Gastrointestinal mucosal development and injury in premature lambs supported by the artificial placenta.

J Pediatr Surg

Extracorporeal Life Support Laboratory, Department of Surgery, Michigan Medicine, Ann Arbor, MI; Fetal Diagnosis and Treatment Center, C.S. Mott Children's Hospital, Michigan Medicine, Ann Arbor, MI.

Published: June 2018

Background: An Artificial Placenta (AP) utilizing extracorporeal life support (ECLS) could revolutionize care of extremely premature newborns, but its effects on gastrointestinal morphology and injury need investigation.

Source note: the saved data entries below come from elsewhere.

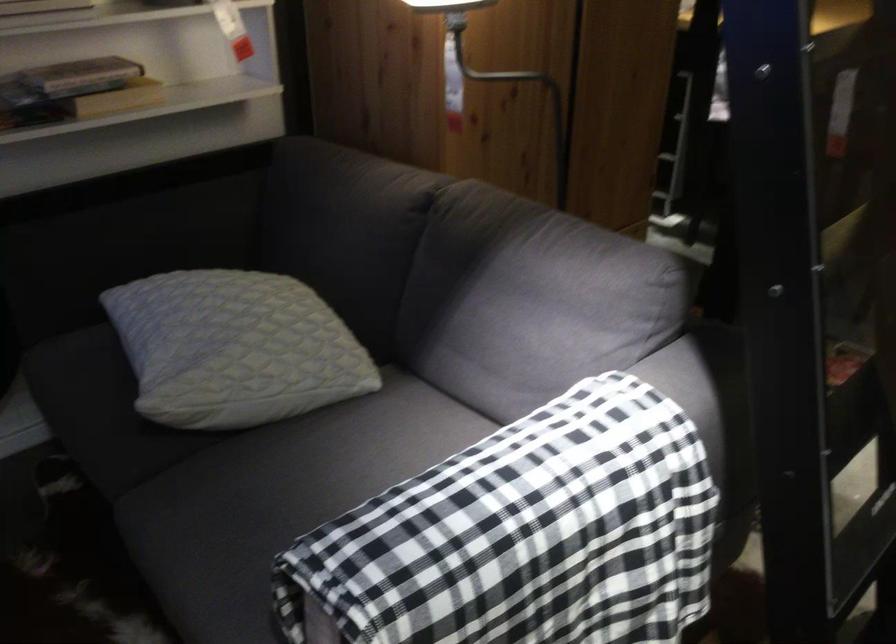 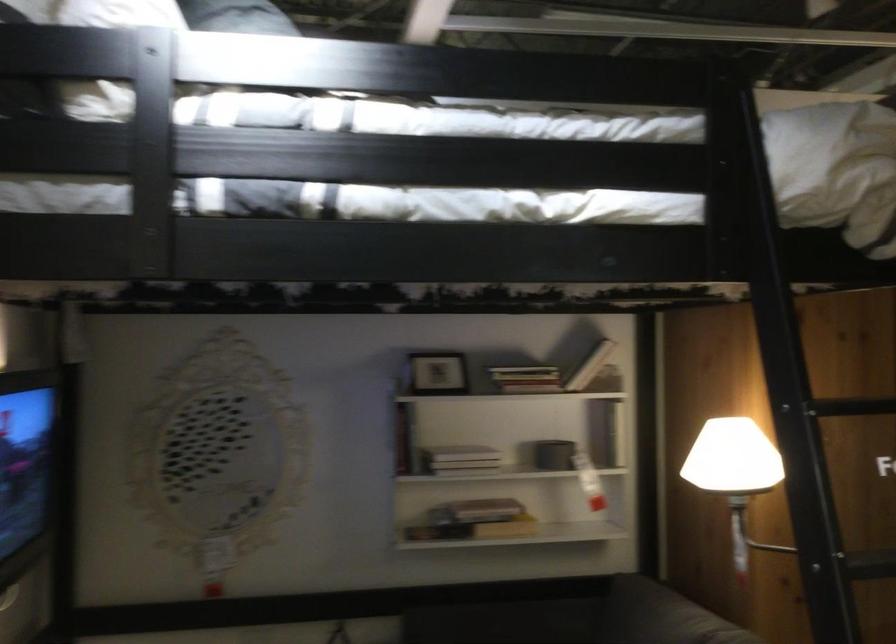 Question: I am providing you with two images of the same scene from different viewpoints. After the viewpoint changes to image2, which objects are now occluded?

Choices:
 (A) black lamp arm
 (B) book
 (C) blue ball
 (D) small picture frame

Answer: (A) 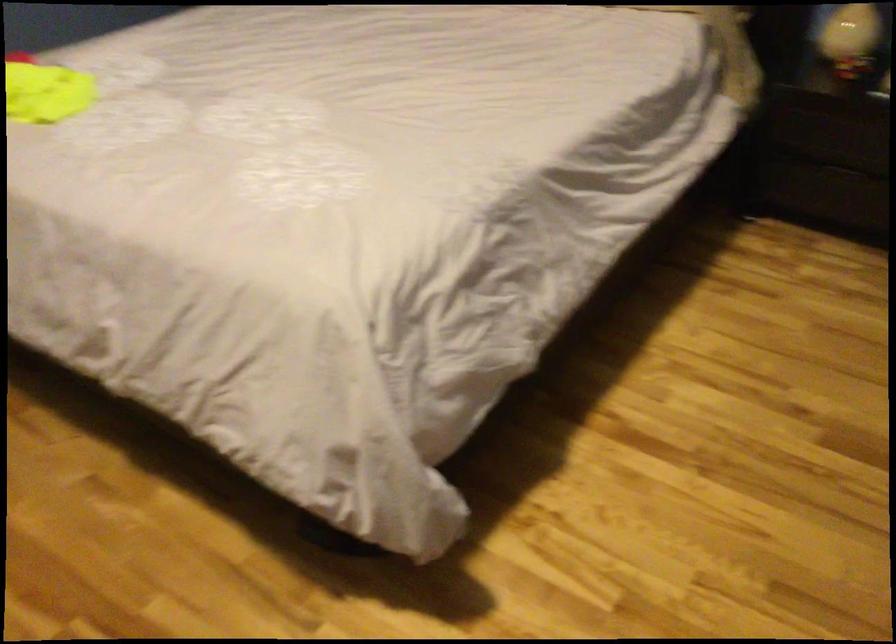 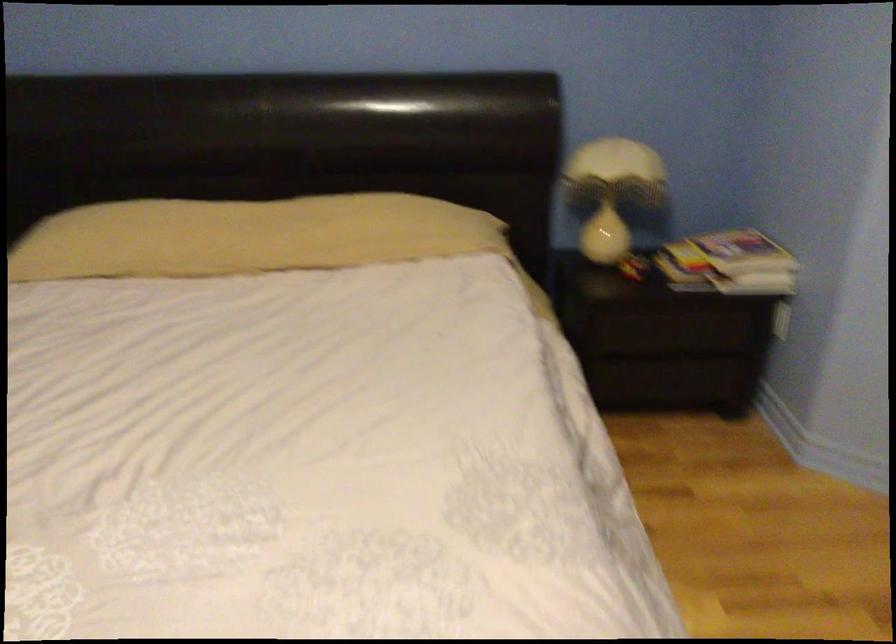 Question: The images are taken continuously from a first-person perspective. In which direction is your viewpoint rotating?

Choices:
 (A) Left
 (B) Right
 (C) Up
 (D) Down

Answer: (B)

Methods: Lambs (116-121days GA, term=145; n=5) were delivered by C-section, cannulated for ECLS, had total parenteral nutrition (TPN) provided, and were supported for 7days before euthanasia. Early and Late Tissue Controls (ETC, n=5 and LTC, n=5) delivered at 115-121days and 125-131days, respectively, were immediately sacrificed. Standardized jejunal samples were formalin-fixed for histology. Crypt depth (CD), villus height (VH), and VH:CD ratios were measured. Measurements also included enterocyte proliferation (Ki-67), Paneth cell count (Lysozyme), and injury scores (H&E). ANOVA and Chi Square were used with p<0.05 considered significant.

Results: CD, VH, and VH:CD were similar between groups (p>0.05). AP demonstrated more enterocyte proliferation (95.7±21.8) than ETC (49.4±23.4; p=0.003) and LTC (66.1+11.8; p=0.04), and more Paneth cells (81.7±17.5) than ETC (41.6±7.0; p=0.0005) and LTC (40.7±8.2, p=0.0004). Presence of epithelial injury and congestion in the bowel of all groups were not statistically different. No villus atrophy or inflammation was present in any group.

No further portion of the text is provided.